The five weirdest food trends to watch for in 2014
Really expensive toast: coming soon to a quirky flea market near you

Earlier this month, the American National Restaurant Association released its culinary forecast for 2014. The purpose of the report, which is based on a survey of over 1,300 American chefs, is to predict the food trends that will dominate restaurant menus in the upcoming year. While a few of this year’s findings are intriguing—Peruvian, for instance, is predicted to overtake Korean as the ethnic cuisine of choice—the takeaways are hardly Earth-shattering.

We learned that local food is still big; that chefs are determined to keep plying non-celiac sufferers with gluten-free foodstuffs; and that buzz terms like “sustainable,” “estate-branded” and “nose-to-tail” aren’t going anywhere.
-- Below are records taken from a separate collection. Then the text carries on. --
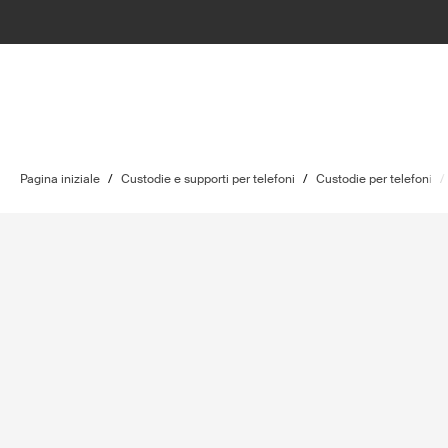
Pagina iniziale
/
Custodie e supporti per telefoni
/
Custodie per telefoni
/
We also learned that charcuterie, quinoa, pickled veggies, hybrid desserts and barrel-aged cocktails are the food items of the future—a bit of a snooze, really, since they’re also the foods of the present. That’s why we scoured the web for some more exciting future food possibilities. Here, in no particular order, are five freaky food trends that could really change the way we eat in 2014.


Animal blood makes a great substitute for eggs, according to a report from Nordic Food Lab, a Denmark-based not-for-profit devoted to “investigat[ing] deliciousness and its systems.” The experimental lab subbed blood for eggs in a variety of desserts—including blood ice cream, blood meringues and startlingly scarlet blood pancakes—and got a panel of adventurous eaters to comment on the results. The only hitch? The difficult-to-mask “bloody aftertaste,” which reportedly caused “intense and unexpected responses” from some testers.


We’ve already become inured to the notion of dropping $15 on a single cocktail, not to mention $10 on a wedge of iceberg lettuce, so it wouldn’t be terribly surprising if fancy bread became the next big thing in Toronto. According to this article, which made the web-rounds earlier this month, the trend is already huge in San Francisco, where diners are willing to pay up to $4 for a slice of luxury toast (and the chance to actively inhabit a Portlandia skit).


First there was chocolate-covered bacon. Now there is ChocoChicken, a soon-to-launch L.A.-based fast food chain from restaurateur Adam Fleischman, the owner of New York’s Umami Burger. As the name implies, the restaurant will specialize in chocolate-flavoured fried chicken. Gimmicky? Absolutely. But then, people probably thought Dorito-encased tacos were dumb, too, and look how they turned out.


According to NPR, the latest cocktail craze to hit the U.S. involves infusing drinks with pure, nicotine-rich tobacco. The resulting concoctions reportedly have a subtly smokey bouquet. They also burn on the way down and, according to at least one study, may be fatal in high doses. Cheers.


New Zealand dairy farmers have finally figured out a way to get slammed and maintain healthy levels of calcium and vitamin D.